• Exercise brief: Please copy every line of the data in which the string "Երկվորյակներ" appears.

***** Extracted records *****

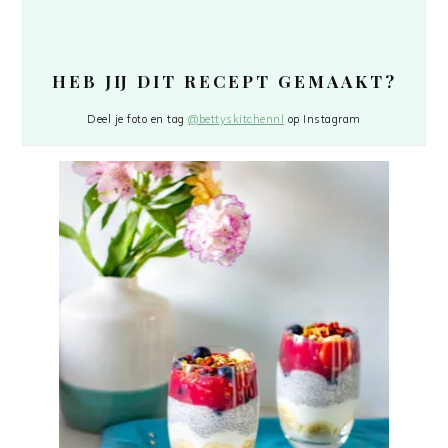
HEB JIJ DIT RECEPT GEMAAKT?
Deel je foto en tag
@bettyskitchennl
op Instagram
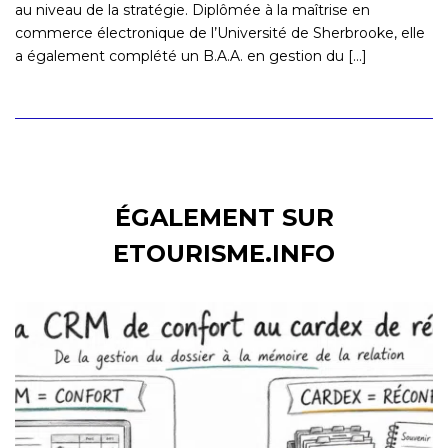
au niveau de la stratégie. Diplômée à la maîtrise en
commerce électronique de l’Université de Sherbrooke, elle
a également complété un B.A.A. en gestion du [...]
ÉGALEMENT SUR
ETOURISME.INFO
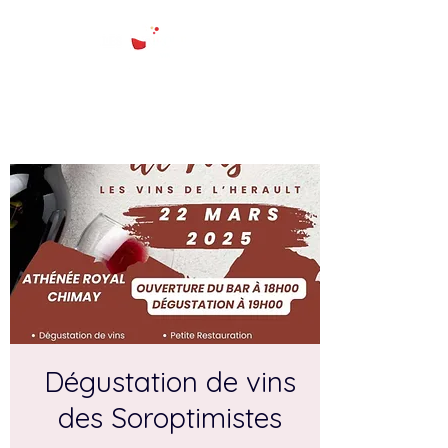
Dégustation de vins
des Soroptimistes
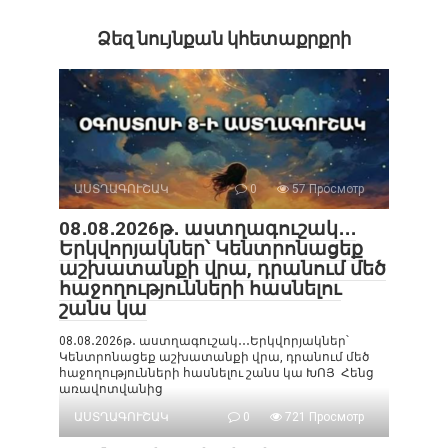
Ձեզ նույնքան կհետաքրքրի
ԱՍՏՂԱԳՈՒՇԱԿ
0
57 Просмотр
08․08․2026թ․ աստղագուշակ․․․
Երկվորյակներ՝ Կենտրոնացեք
աշխատանքի վրա, դրանում մեծ
հաջողությունների հասնելու
շանս կա
08․08․2026թ․ աստղագուշակ․․․Երկվորյակներ՝
Կենտրոնացեք աշխատանքի վրա, դրանում մեծ
հաջողությունների հասնելու շանս կա ԽՈՅ Հենց
առավոտվանից
ԱՍՏՂԱԳՈՒՇԱԿ
0
721 Просмотр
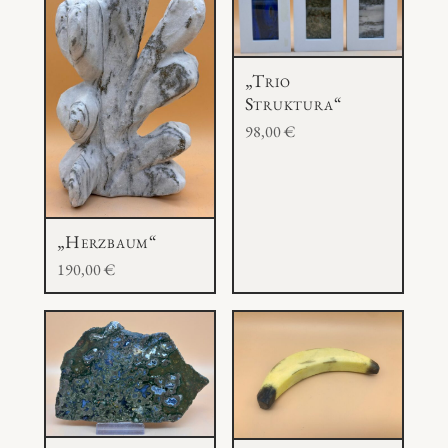
„Trio
Struktura“
98,00
€
„Herzbaum“
190,00
€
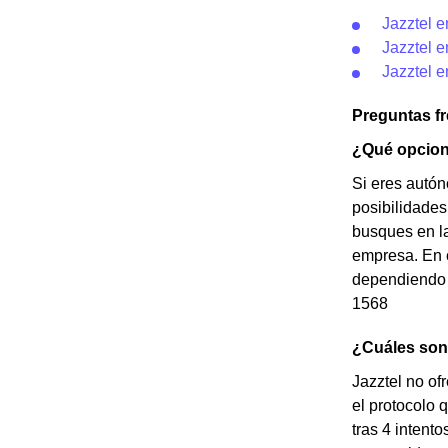
Jazztel e
Jazztel 
Jazztel 
Preguntas f
¿Qué opcion
Si eres autó
posibilidades
busques en la
empresa. En c
dependiendo d
1568
¿Cuáles son 
Jazztel no of
el protocolo 
tras 4 intent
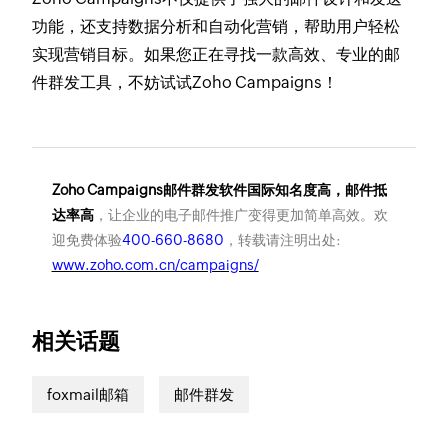
功能，还支持数据分析和自动化营销，帮助用户轻松
实现营销目标。如果您正在寻找一款高效、专业的邮
件群发工具，不妨试试Zoho Campaigns！
Zoho Campaigns邮件群发软件国际知名度高，邮件抵
达率高
，让企业的电子邮件推广变得更加简单高效。欢
迎免费体验
400-660-8680
，转载请注明出处:
www.zoho.com.cn/campaigns/
相关话题
foxmail邮箱
邮件群发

*****

• Output for this exercise:
Երկվորյակներ՝ Կենտրոնացեք
08․08․2026թ․ աստղագուշակ․․․Երկվորյակներ՝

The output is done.